Sunday, May 6, 2012

Hot-to-Trot.......B-17 Air Crew Casualty WWII

During the winter, only Americans come to the B-17 Museum, the summer, its Europeans and folks from around the world. It was on a cold winter day that a small crowd of Virginians wandered in, no different than any other crowd came in - I heard a woman sobbing from the back of the plane, under the tail.
    "Oh my God, " I heard her crying, " its my father."  I walked...hobbled really down there, and found an older woman slumped over a wheel chair, sobbing into a large hankerchief, pointing to a crew picture hanging on the wall.
     " Its him, it's my dad, " she cried, and wimpered as her family bent over hugging and running their fingers and hands over her shoulders.
     Her father was a waist gunner on Hot-to-Trot, lost over Germany on its X mission, another casualty on another flight, doing his duty, bombing yet another target, trying to get the damned war over with. It really didn't matter whether it was at the front part of the war or near the end, the plane and most of the 10 crew didn't make it.
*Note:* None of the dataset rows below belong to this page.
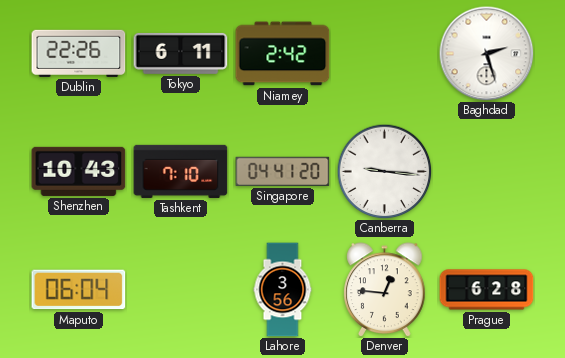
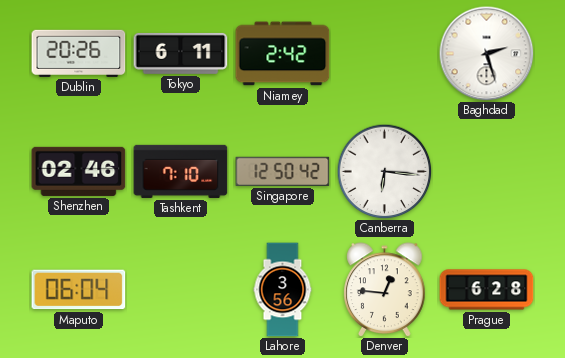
Dublin: 22:26 -> 20:26
Shenzhen: 10:43 -> 02:46
Singapore: 04:41 -> 12:50
Canberra: 9:16 -> 6:16
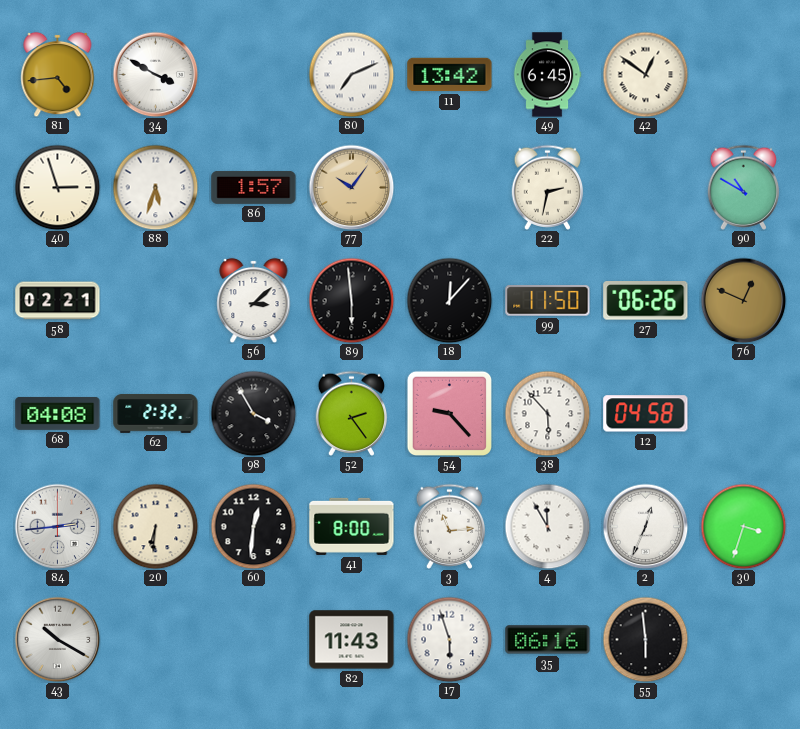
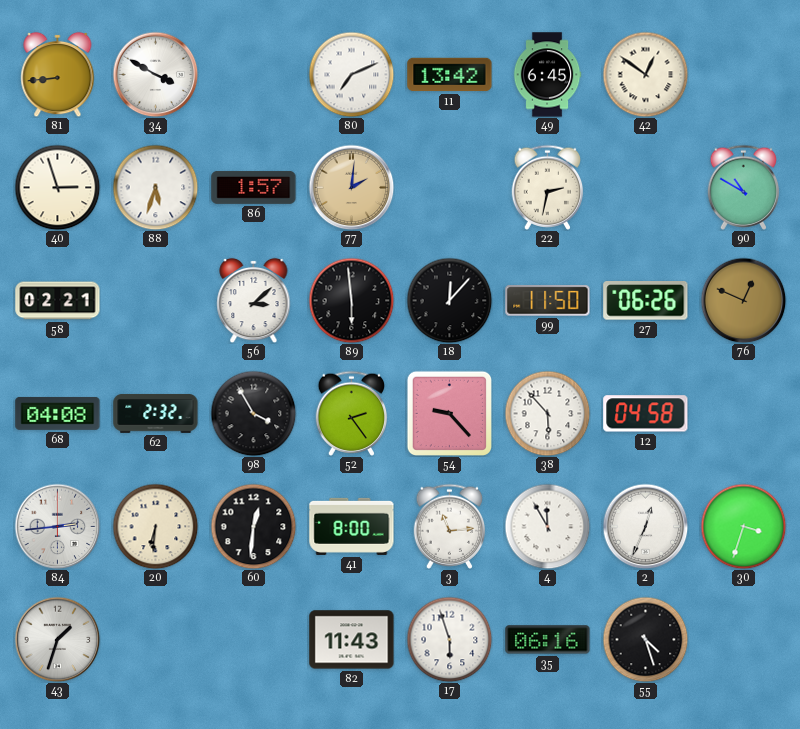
81: 4:44 -> 8:44
77: 10:06 -> 2:01
43: 10:20 -> 1:33
55: 5:59 -> 4:27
They were lost, dead was dead, no hope, the explosion happened at about 8,000 feet on the way down, it was quick, very few chutes, no bodies were recovered.
    We copied the crew photo and gave it to her. She wanted to know a zillion things: why the art on the nose, who thought it up, who were the other guys, still alive, where were they? how many other casualties ( WAY too many), was it worth it?
    The family that came with her? Sons, daughters, grandchildren and the family tree that sprung from their union that populated the small town from whence they came. He issued a doctor, farmer, college graduates, electrical workers, a couple of nurses, a family tree that gave his town a lot.
    I imagine if he could see all this, he would be proud.